*EXERCISE*
Pictures aside, copy exactly each line from the one that holds "quieren hacer las" through the last line of the records below.

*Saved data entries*

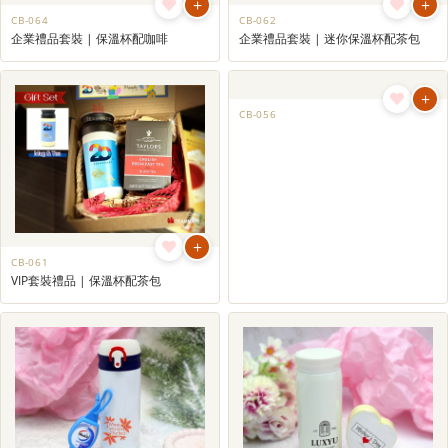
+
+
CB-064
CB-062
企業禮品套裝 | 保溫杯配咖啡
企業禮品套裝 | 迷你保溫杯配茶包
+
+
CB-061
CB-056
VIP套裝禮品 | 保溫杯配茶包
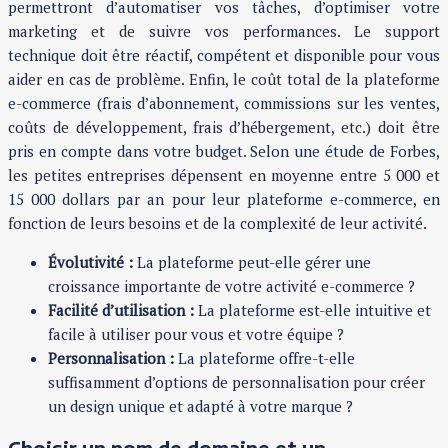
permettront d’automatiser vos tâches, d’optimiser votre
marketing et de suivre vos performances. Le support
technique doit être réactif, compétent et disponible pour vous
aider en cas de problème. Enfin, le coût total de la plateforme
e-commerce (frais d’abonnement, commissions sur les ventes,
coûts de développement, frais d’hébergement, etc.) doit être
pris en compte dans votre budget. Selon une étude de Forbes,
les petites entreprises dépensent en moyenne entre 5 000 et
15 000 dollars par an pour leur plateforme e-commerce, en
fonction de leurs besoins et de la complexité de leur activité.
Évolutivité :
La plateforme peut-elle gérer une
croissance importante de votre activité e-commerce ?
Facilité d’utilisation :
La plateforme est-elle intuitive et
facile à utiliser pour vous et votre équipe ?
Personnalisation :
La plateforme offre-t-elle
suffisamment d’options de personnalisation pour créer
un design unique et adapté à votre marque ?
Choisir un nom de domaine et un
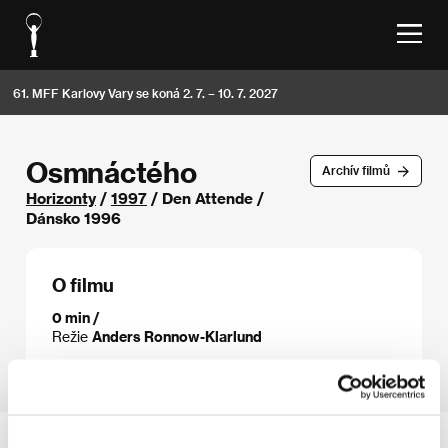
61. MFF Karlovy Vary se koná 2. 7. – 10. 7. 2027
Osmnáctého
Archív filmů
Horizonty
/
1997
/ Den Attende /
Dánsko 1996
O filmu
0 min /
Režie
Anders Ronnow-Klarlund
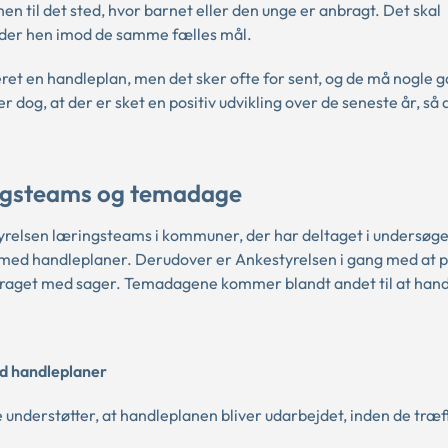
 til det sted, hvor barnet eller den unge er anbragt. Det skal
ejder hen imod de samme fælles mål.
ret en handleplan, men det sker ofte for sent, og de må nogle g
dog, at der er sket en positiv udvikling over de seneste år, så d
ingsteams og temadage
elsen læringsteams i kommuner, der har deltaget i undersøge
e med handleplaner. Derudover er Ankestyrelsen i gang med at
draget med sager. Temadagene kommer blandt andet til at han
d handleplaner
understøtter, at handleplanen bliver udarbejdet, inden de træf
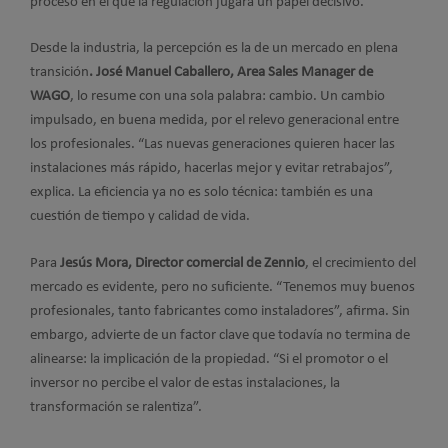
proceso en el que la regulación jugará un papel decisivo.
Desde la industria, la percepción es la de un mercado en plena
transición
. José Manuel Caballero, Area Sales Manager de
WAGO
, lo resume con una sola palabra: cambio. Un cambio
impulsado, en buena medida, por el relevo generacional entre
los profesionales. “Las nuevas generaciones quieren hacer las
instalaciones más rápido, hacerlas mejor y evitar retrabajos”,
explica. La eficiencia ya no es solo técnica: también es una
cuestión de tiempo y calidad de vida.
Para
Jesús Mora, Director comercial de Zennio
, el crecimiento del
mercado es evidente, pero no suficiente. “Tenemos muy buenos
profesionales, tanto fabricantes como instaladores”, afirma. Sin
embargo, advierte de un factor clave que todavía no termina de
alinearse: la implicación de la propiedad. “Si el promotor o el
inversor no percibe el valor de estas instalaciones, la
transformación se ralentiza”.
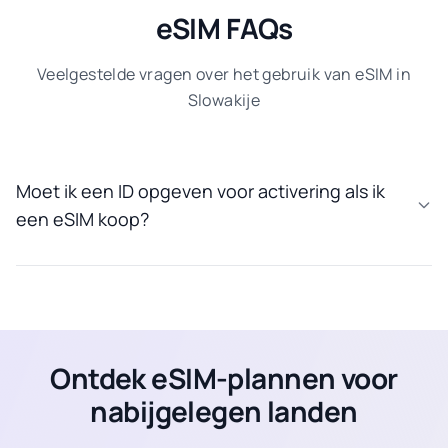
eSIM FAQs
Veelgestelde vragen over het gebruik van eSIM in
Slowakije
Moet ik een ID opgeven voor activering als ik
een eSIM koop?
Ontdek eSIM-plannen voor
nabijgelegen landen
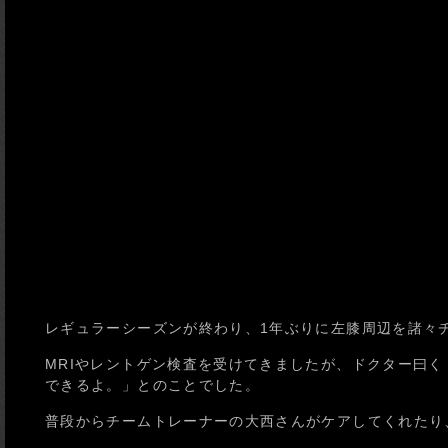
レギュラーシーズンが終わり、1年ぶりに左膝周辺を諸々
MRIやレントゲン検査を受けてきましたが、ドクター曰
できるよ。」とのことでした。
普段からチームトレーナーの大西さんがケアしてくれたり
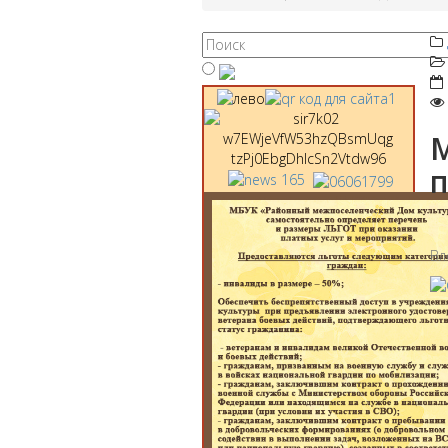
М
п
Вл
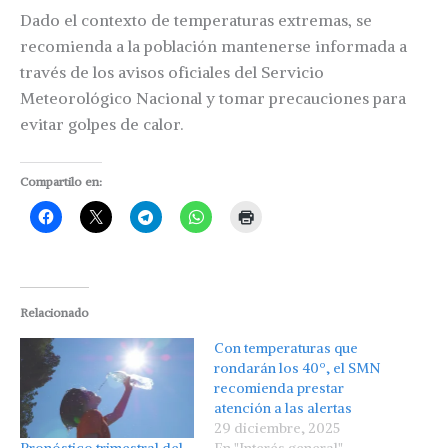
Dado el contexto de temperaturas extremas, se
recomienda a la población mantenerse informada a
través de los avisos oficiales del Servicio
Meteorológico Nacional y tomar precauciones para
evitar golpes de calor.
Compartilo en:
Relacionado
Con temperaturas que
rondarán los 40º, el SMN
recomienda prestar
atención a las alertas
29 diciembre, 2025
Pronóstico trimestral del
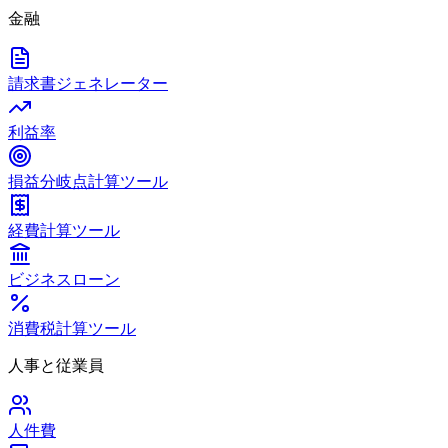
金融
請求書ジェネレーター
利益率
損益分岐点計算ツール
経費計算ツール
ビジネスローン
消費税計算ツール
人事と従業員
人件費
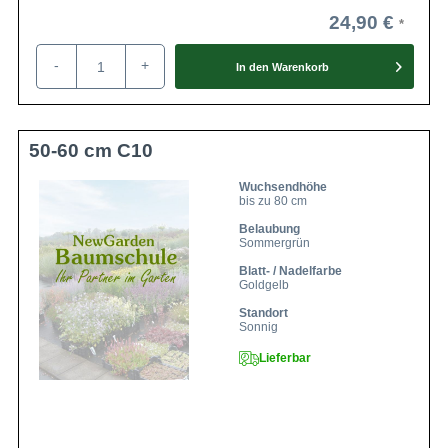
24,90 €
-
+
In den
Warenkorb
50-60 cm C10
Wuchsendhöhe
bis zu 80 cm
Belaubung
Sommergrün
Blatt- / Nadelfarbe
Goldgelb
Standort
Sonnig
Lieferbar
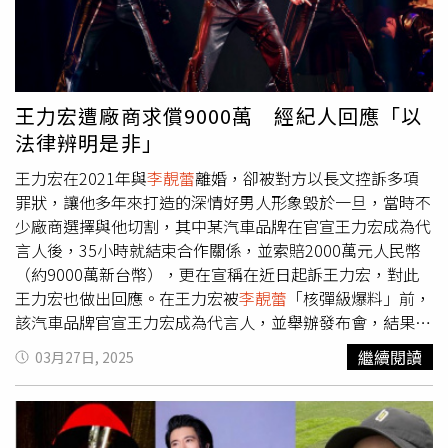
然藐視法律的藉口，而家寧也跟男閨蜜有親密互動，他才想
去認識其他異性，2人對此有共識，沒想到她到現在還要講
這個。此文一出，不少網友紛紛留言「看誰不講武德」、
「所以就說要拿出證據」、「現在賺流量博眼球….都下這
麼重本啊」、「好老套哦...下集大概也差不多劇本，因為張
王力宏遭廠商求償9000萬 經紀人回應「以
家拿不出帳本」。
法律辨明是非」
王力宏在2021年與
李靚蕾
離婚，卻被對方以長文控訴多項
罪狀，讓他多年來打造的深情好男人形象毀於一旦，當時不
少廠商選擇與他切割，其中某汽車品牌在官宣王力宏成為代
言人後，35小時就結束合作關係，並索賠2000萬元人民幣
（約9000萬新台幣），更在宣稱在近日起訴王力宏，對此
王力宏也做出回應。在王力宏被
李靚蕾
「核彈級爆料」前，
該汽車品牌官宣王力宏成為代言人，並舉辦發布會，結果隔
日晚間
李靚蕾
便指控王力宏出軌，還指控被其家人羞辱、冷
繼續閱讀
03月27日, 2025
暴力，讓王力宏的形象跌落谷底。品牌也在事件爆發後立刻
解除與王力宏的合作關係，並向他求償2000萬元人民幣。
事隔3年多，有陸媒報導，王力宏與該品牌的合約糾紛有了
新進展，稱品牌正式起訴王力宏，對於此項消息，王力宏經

*RESPONSE TO THIS TASK*
los profesionales. “Las nuevas generaciones quieren hacer las
instalaciones más rápido, hacerlas mejor y evitar retrabajos”,
explica. La eficiencia ya no es solo técnica: también es una
cuestión de tiempo y calidad de vida.
Para
Jesús Mora, Director comercial de Zennio
, el crecimiento del
mercado es evidente, pero no suficiente. “Tenemos muy buenos
profesionales, tanto fabricantes como instaladores”, afirma. Sin
embargo, advierte de un factor clave que todavía no termina de
alinearse: la implicación de la propiedad. “Si el promotor o el
inversor no percibe el valor de estas instalaciones, la
transformación se ralentiza”.
eSIM FAQs
Veelgestelde vragen over het gebruik van eSIM in
Slowakije
Moet ik een ID opgeven voor activering als ik
een eSIM koop?
Ontdek eSIM-plannen voor
nabijgelegen landen
レギュラーシーズンが終わり、1年ぶりに左膝周辺を諸々
MRIやレントゲン検査を受けてきましたが、ドクター曰
できるよ。」とのことでした。
普段からチームトレーナーの大西さんがケアしてくれたり
М
п
Вл
Dado el contexto de temperaturas extremas, se
recomienda a la población mantenerse informada a
través de los avisos oficiales del Servicio
Meteorológico Nacional y tomar precauciones para
evitar golpes de calor.
Compartilo en:
Relacionado
Con temperaturas que
rondarán los 40º, el SMN
recomienda prestar
atención a las alertas
29 diciembre, 2025
Pronóstico trimestral del
金融
請求書ジェネレーター
利益率
損益分岐点計算ツール
経費計算ツール
ビジネスローン
消費税計算ツール
人事と従業員
人件費
24,90 €
-
+
In den
Warenkorb
50-60 cm C10
Wuchsendhöhe
bis zu 80 cm
Belaubung
Sommergrün
Blatt- / Nadelfarbe
Goldgelb
Standort
Sonnig
Lieferbar
然藐視法律的藉口，而家寧也跟男閨蜜有親密互動，他才想
去認識其他異性，2人對此有共識，沒想到她到現在還要講
這個。此文一出，不少網友紛紛留言「看誰不講武德」、
「所以就說要拿出證據」、「現在賺流量博眼球….都下這
麼重本啊」、「好老套哦...下集大概也差不多劇本，因為張
王力宏遭廠商求償9000萬 經紀人回應「以
家拿不出帳本」。
法律辨明是非」
王力宏在2021年與
李靚蕾
離婚，卻被對方以長文控訴多項
罪狀，讓他多年來打造的深情好男人形象毀於一旦，當時不
少廠商選擇與他切割，其中某汽車品牌在官宣王力宏成為代
言人後，35小時就結束合作關係，並索賠2000萬元人民幣
（約9000萬新台幣），更在宣稱在近日起訴王力宏，對此
王力宏也做出回應。在王力宏被
李靚蕾
「核彈級爆料」前，
該汽車品牌官宣王力宏成為代言人，並舉辦發布會，結果隔
日晚間
李靚蕾
便指控王力宏出軌，還指控被其家人羞辱、冷
繼續閱讀
03月27日, 2025
暴力，讓王力宏的形象跌落谷底。品牌也在事件爆發後立刻
解除與王力宏的合作關係，並向他求償2000萬元人民幣。
事隔3年多，有陸媒報導，王力宏與該品牌的合約糾紛有了
新進展，稱品牌正式起訴王力宏，對於此項消息，王力宏經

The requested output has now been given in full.